Today's Login is 1,378 words, a 5-minute read.

1 big thing: Supreme Court mulls if First Amendment covers robocalls

Illustration: Eniola Odetunde/Axios

The Supreme Court is set to hear arguments Wednesday on whether political organizations have a constitutional right to annoy you with robocalls, Axios' Kyle Daly reports.

Why it matters: A decision barring restrictions on robocalls could open the floodgates to many more than the tens of billions of Americans already endure — and expand the treatment of corporate activities and political organizations' expenditures as constitutionally protected speech.

What's happening: As part of its limited spring docket of cases argued via teleconference, the Supreme Court is hearing oral arguments Wednesday in Barr v. American Association of Political Consultants Inc.

  • At issue in the case is a 2015 amendment to the 1991 Telephone Consumer Protection Act (TCPA), the law that places limits on the use of robocalls and is the foundation of all the mechanisms federal regulators have to enforce those limits. The 2015 change exempts callers that are collecting debts owed to the U.S. government, such as federal student and housing loans.
  • The question before the court is whether that carve-out violates the First Amendment by establishing a content-based test for what calls can and can't be made. The Fourth Circuit Court of Appeals last year ruled that it did and said the exemption should be stripped from the law.

Yes, but: If a majority on the Supreme Court agrees that the TCPA as amended is unconstitutional, it could also take aim at the statute instead of the exemption, hollowing or tossing out the 1991 law and regulations that depend on it.

  • In other words, such a ruling would broadly treat robocalls as protected speech that can't be abridged by the government.

Throwing out the law would be an extreme outcome. But some parties weighing in on the case are urging the court to take broader slashes at TCPA.

  • Facebook, in an amicus brief, asked the court to toss out severe restrictions TCPA places on the use of autodialers, a central piece of the law. The company said the law's definition of what constitutes an autodialer is squishy, arguably applying to all modern smartphones and opening the door for any number of unconstitutional limits on speech.
  • The U.S. Chamber of Commerce made a similar argument in its own brief, criticizing both the autodialer restrictions and limits placed on calls made to cell phones. "The remedy for a First Amendment violation is more speech, not less," the group wrote. "If the TCPA violates the First Amendment, the prohibition must go, not the exemption."

Justice Brett Kavanaugh, for one, has shown sympathy in the past for an expansive reading of the First Amendment as superseding laws meant to restrict corporations' behavior.

  • While still on the D.C. Circuit, Kavanaugh authored the dissent to the 2017 ruling that upheld the (since-reversed) Obama-era net neutrality rules.
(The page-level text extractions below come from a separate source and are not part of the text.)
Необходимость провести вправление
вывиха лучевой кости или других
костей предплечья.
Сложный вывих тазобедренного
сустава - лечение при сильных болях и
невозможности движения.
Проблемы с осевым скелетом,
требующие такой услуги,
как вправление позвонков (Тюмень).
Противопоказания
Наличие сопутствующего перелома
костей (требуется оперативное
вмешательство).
One of his two core arguments was that the rules abridged the First Amendment rights of ISPs by overriding their editorial discretion over content that passes through their networks.
  • More broadly, the 2010 Citizens United decision, citing the First Amendment rights of corporations and private organizations, lifted many restrictions on political ad spending.
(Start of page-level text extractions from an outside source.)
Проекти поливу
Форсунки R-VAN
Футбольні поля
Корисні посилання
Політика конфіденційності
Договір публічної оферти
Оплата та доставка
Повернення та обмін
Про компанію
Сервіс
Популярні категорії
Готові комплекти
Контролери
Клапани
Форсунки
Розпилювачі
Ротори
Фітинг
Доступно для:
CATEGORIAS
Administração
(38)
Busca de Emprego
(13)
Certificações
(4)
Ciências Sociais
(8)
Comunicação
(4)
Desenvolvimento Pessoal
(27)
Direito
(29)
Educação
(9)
The big picture: Most Americans want fewer robocalls in their lives. Today's laws aren't very effective at limiting them, but striking them down would likely lead to even more calls.

  • In that case, winners would include political groups aiming to spend big ahead of the November election, and conservatives who champion the rights of corporations and the idea that spending money is a form of speech.
  • Losers would be those Americans who want to be left alone.

My thought bubble: It's hard to imagine that the framers had in mind that corporations' rights to use robots would outweigh individuals' right to be free from intrusion in their homes. But then, the Constitution is strangely silent when it comes to robots.

2. Scoop: Google.org doubles donations to $100M

Google.org granted $5 million to Opportunity Finance Network, which provides capital for underserved SMBs. Photo: Opportunity Finance Network

Google.org, the search giant's philanthropic arm, is doubling its planned coronavirus response donations to a total of $100 million, as Axios exclusively reported earlier today.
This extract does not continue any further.